5. In the script, modify the following to meet your requirements:

   • $groupInfos - specifies a map of the Distinguished Names (DNs) of the groups to the DNs of the OUs where the group members are located;
   • $onlyDirectChildren - specifies whether to include direct children of the OUs only. When this parameter is set to $True, the script will add direct children of the specified OUs only, ignoring objects located in any sub-OUs.

6. Add a short description for the script and click OK.

7. On the 5th step, assign the Scheduled Task over any of your AD domains.

8. Click Finish.

---

That's working perfectly, thank you.

I had a follow up question, purely for my inquisitiveness, why run the command against Domain-DNS? What does this object actually link to?

Thanks!

---

Hello,

A Domain-DNS object represents an Active Directory domain. For more information, have a look at the following article by Microsoft: https://msdn.microsoft.com/en-us/librar ... 85%29.aspx.

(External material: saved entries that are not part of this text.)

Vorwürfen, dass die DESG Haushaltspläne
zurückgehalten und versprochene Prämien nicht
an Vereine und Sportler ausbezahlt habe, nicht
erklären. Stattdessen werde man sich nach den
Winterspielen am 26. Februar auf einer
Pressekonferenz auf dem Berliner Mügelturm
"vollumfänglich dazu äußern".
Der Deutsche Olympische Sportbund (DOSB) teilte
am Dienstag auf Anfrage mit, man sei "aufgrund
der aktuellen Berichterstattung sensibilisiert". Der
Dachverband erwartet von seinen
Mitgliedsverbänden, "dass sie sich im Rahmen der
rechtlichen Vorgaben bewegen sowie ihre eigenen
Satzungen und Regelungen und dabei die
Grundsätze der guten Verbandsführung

As to why we chose this object type for the Task, the object type doesn't really matter for this particular Task. The thing is that everything that the script needs is already included in the script: the group DNs and the OU DNs are hard-coded in the hash table. So, the choice of the target object for this particular task is more a matter of convenience.

An advantage of using the Domain-DNS object type for the task is that the task will be run only once each time it is triggered. If you create a Scheduled Task for e.g. the Group object type and assign it over your domain, it will be run as many times as many groups you have in your AD domain. Assigning the Task over a specific object inside your domain (e.g. a user or group) can also cause issues, because the user/group can be deleted or moved somewhere, whereas a domain is more or less stable.